Saved data entries:
------------------------------------------------
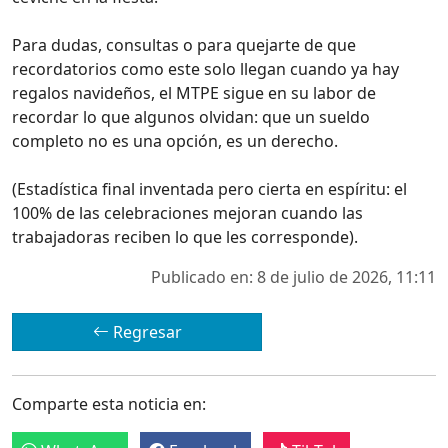
Para dudas, consultas o para quejarte de que
recordatorios como este solo llegan cuando ya hay
regalos navideños, el MTPE sigue en su labor de
recordar lo que algunos olvidan: que un sueldo
completo no es una opción, es un derecho.
(Estadística final inventada pero cierta en espíritu: el
100% de las celebraciones mejoran cuando las
trabajadoras reciben lo que les corresponde).
Publicado en: 8 de julio de 2026, 11:11
Regresar
Comparte esta noticia en:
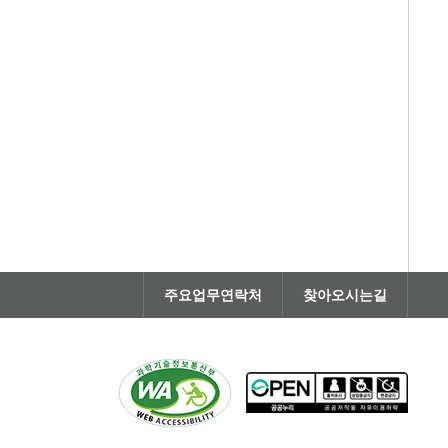
주요업무연락처
찾아오시는길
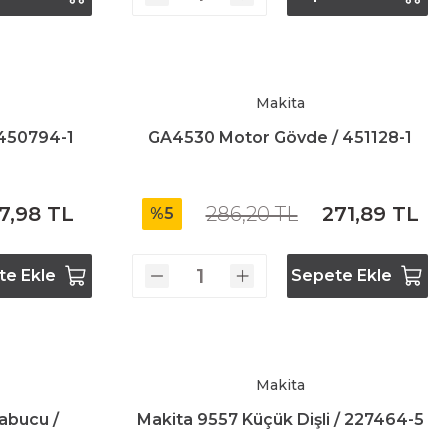
Makita
450794-1
GA4530 Motor Gövde / 451128-1
7,98 TL
286,20 TL
271,89 TL
%5
te Ekle
Sepete Ekle
Makita
abucu /
Makita 9557 Küçük Dişli / 227464-5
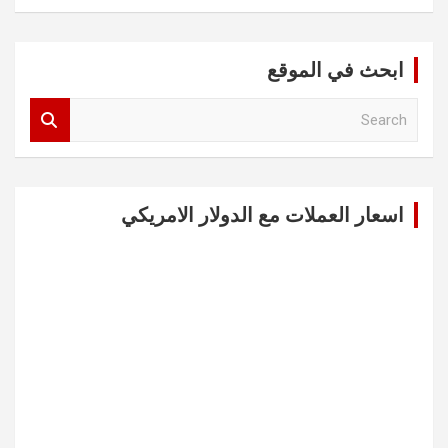
ابحث في الموقع
S
e
a
r
c
اسعار العملات مع الدولار الامريكي
h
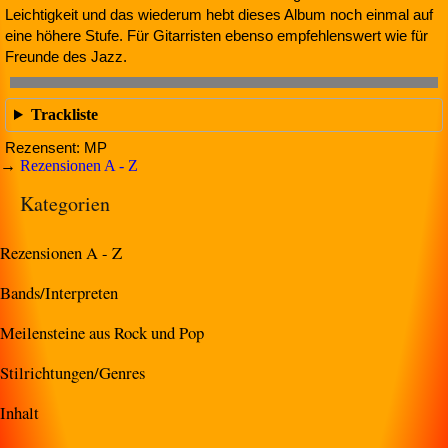
Leichtigkeit und das wiederum hebt dieses Album noch einmal auf
eine höhere Stufe. Für Gitarristen ebenso empfehlenswert wie für
Freunde des Jazz.
Trackliste
Rezensent: MP
→
Rezensionen A - Z
Kategorien
Rezensionen A - Z
Bands/Interpreten
Meilensteine aus Rock und Pop
Stilrichtungen/Genres
Inhalt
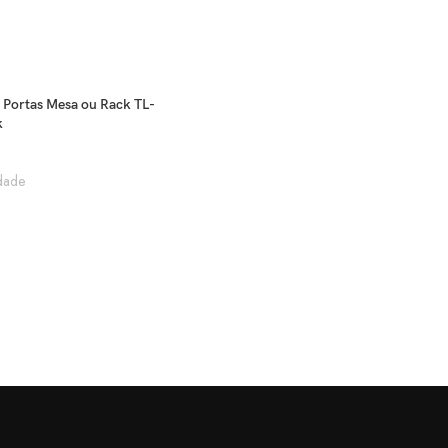
 Portas Mesa ou Rack TL-
k
dade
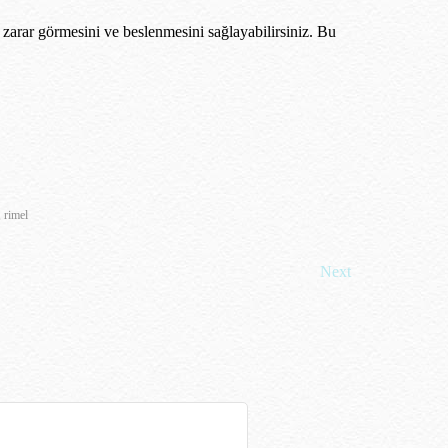
zarar görmesini ve beslenmesini sağlayabilirsiniz. Bu
,
rimel
Next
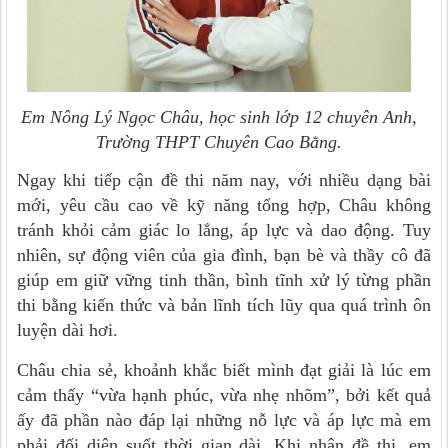
Em Nông Lý Ngọc Châu, học sinh lớp 12 chuyên Anh,
Trường THPT Chuyên Cao Bằng.
Ngay khi tiếp cận đề thi năm nay, với nhiều dạng bài
mới, yêu cầu cao về kỹ năng tổng hợp, Châu không
tránh khỏi cảm giác lo lắng, áp lực và dao động. Tuy
nhiên, sự động viên của gia đình, bạn bè và thầy cô đã
giúp em giữ vững tinh thần, bình tĩnh xử lý từng phần
thi bằng kiến thức và bản lĩnh tích lũy qua quá trình ôn
luyện dài hơi.
Châu chia sẻ, khoảnh khắc biết mình đạt giải là lúc em
cảm thấy “vừa hạnh phúc, vừa nhẹ nhõm”, bởi kết quả
ấy đã phần nào đáp lại những nỗ lực và áp lực mà em
phải đối diện suốt thời gian dài. Khi nhận đề thi, em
------------------------------------------------
Work instruction: Can the lines from the start of the records through the line with "mới, yêu cầu" be given again exactly, with the pictures left out?

Response to the task:
Para dudas, consultas o para quejarte de que
recordatorios como este solo llegan cuando ya hay
regalos navideños, el MTPE sigue en su labor de
recordar lo que algunos olvidan: que un sueldo
completo no es una opción, es un derecho.
(Estadística final inventada pero cierta en espíritu: el
100% de las celebraciones mejoran cuando las
trabajadoras reciben lo que les corresponde).
Publicado en: 8 de julio de 2026, 11:11
Regresar
Comparte esta noticia en:
주요업무연락처
찾아오시는길
Makita
450794-1
GA4530 Motor Gövde / 451128-1
7,98 TL
286,20 TL
271,89 TL
%5
te Ekle
Sepete Ekle
Makita
abucu /
Makita 9557 Küçük Dişli / 227464-5
ابحث في الموقع
S
e
a
r
c
اسعار العملات مع الدولار الامريكي
h
Leichtigkeit und das wiederum hebt dieses Album noch einmal auf
eine höhere Stufe. Für Gitarristen ebenso empfehlenswert wie für
Freunde des Jazz.
Trackliste
Rezensent: MP
→
Rezensionen A - Z
Kategorien
Rezensionen A - Z
Bands/Interpreten
Meilensteine aus Rock und Pop
Stilrichtungen/Genres
Inhalt
 Portas Mesa ou Rack TL-
k
dade
zarar görmesini ve beslenmesini sağlayabilirsiniz. Bu
,
rimel
Next
Em Nông Lý Ngọc Châu, học sinh lớp 12 chuyên Anh,
Trường THPT Chuyên Cao Bằng.
Ngay khi tiếp cận đề thi năm nay, với nhiều dạng bài
mới, yêu cầu cao về kỹ năng tổng hợp, Châu không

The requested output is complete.